■ **Provided records**
_ _ _ _ _ _ _
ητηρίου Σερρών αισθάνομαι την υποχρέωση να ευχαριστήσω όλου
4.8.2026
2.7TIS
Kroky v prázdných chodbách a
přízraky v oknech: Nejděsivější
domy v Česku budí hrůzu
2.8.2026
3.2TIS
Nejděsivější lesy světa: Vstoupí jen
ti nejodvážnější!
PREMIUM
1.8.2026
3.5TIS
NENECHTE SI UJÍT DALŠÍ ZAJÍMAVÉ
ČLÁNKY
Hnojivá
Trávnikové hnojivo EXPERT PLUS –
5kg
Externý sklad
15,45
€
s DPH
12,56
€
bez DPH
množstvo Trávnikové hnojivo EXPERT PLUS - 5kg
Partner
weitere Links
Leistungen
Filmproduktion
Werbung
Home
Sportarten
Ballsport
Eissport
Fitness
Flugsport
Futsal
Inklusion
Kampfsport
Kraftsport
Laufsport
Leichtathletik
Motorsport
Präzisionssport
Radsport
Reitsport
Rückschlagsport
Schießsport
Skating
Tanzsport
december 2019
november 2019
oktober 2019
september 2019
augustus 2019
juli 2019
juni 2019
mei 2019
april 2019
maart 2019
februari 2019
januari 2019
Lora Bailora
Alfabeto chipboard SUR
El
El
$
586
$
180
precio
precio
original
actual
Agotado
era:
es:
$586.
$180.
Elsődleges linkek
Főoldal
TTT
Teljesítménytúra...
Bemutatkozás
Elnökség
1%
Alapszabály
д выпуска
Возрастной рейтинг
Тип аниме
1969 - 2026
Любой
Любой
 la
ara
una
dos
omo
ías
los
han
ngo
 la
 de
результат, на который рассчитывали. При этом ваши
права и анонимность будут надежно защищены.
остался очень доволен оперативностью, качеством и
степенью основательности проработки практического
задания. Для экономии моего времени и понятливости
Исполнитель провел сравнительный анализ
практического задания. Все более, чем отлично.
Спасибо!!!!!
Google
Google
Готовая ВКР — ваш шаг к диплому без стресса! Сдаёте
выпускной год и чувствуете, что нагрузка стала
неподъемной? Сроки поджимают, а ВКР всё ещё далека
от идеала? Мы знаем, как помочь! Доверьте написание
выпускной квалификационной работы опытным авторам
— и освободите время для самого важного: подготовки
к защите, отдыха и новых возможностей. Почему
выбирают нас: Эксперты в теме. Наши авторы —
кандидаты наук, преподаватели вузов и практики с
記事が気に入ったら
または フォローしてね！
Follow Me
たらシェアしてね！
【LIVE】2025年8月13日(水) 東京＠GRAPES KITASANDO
_ _ _ _ _ _ _
Write the records out once more, word for word.

■ **Exercise result**
ητηρίου Σερρών αισθάνομαι την υποχρέωση να ευχαριστήσω όλου
4.8.2026
2.7TIS
Kroky v prázdných chodbách a
přízraky v oknech: Nejděsivější
domy v Česku budí hrůzu
2.8.2026
3.2TIS
Nejděsivější lesy světa: Vstoupí jen
ti nejodvážnější!
PREMIUM
1.8.2026
3.5TIS
NENECHTE SI UJÍT DALŠÍ ZAJÍMAVÉ
ČLÁNKY
Hnojivá
Trávnikové hnojivo EXPERT PLUS –
5kg
Externý sklad
15,45
€
s DPH
12,56
€
bez DPH
množstvo Trávnikové hnojivo EXPERT PLUS - 5kg
Partner
weitere Links
Leistungen
Filmproduktion
Werbung
Home
Sportarten
Ballsport
Eissport
Fitness
Flugsport
Futsal
Inklusion
Kampfsport
Kraftsport
Laufsport
Leichtathletik
Motorsport
Präzisionssport
Radsport
Reitsport
Rückschlagsport
Schießsport
Skating
Tanzsport
december 2019
november 2019
oktober 2019
september 2019
augustus 2019
juli 2019
juni 2019
mei 2019
april 2019
maart 2019
februari 2019
januari 2019
Lora Bailora
Alfabeto chipboard SUR
El
El
$
586
$
180
precio
precio
original
actual
Agotado
era:
es:
$586.
$180.
Elsődleges linkek
Főoldal
TTT
Teljesítménytúra...
Bemutatkozás
Elnökség
1%
Alapszabály
д выпуска
Возрастной рейтинг
Тип аниме
1969 - 2026
Любой
Любой
 la
ara
una
dos
omo
ías
los
han
ngo
 la
 de
результат, на который рассчитывали. При этом ваши
права и анонимность будут надежно защищены.
остался очень доволен оперативностью, качеством и
степенью основательности проработки практического
задания. Для экономии моего времени и понятливости
Исполнитель провел сравнительный анализ
практического задания. Все более, чем отлично.
Спасибо!!!!!
Google
Google
Готовая ВКР — ваш шаг к диплому без стресса! Сдаёте
выпускной год и чувствуете, что нагрузка стала
неподъемной? Сроки поджимают, а ВКР всё ещё далека
от идеала? Мы знаем, как помочь! Доверьте написание
выпускной квалификационной работы опытным авторам
— и освободите время для самого важного: подготовки
к защите, отдыха и новых возможностей. Почему
выбирают нас: Эксперты в теме. Наши авторы —
кандидаты наук, преподаватели вузов и практики с
記事が気に入ったら
または フォローしてね！
Follow Me
たらシェアしてね！
【LIVE】2025年8月13日(水) 東京＠GRAPES KITASANDO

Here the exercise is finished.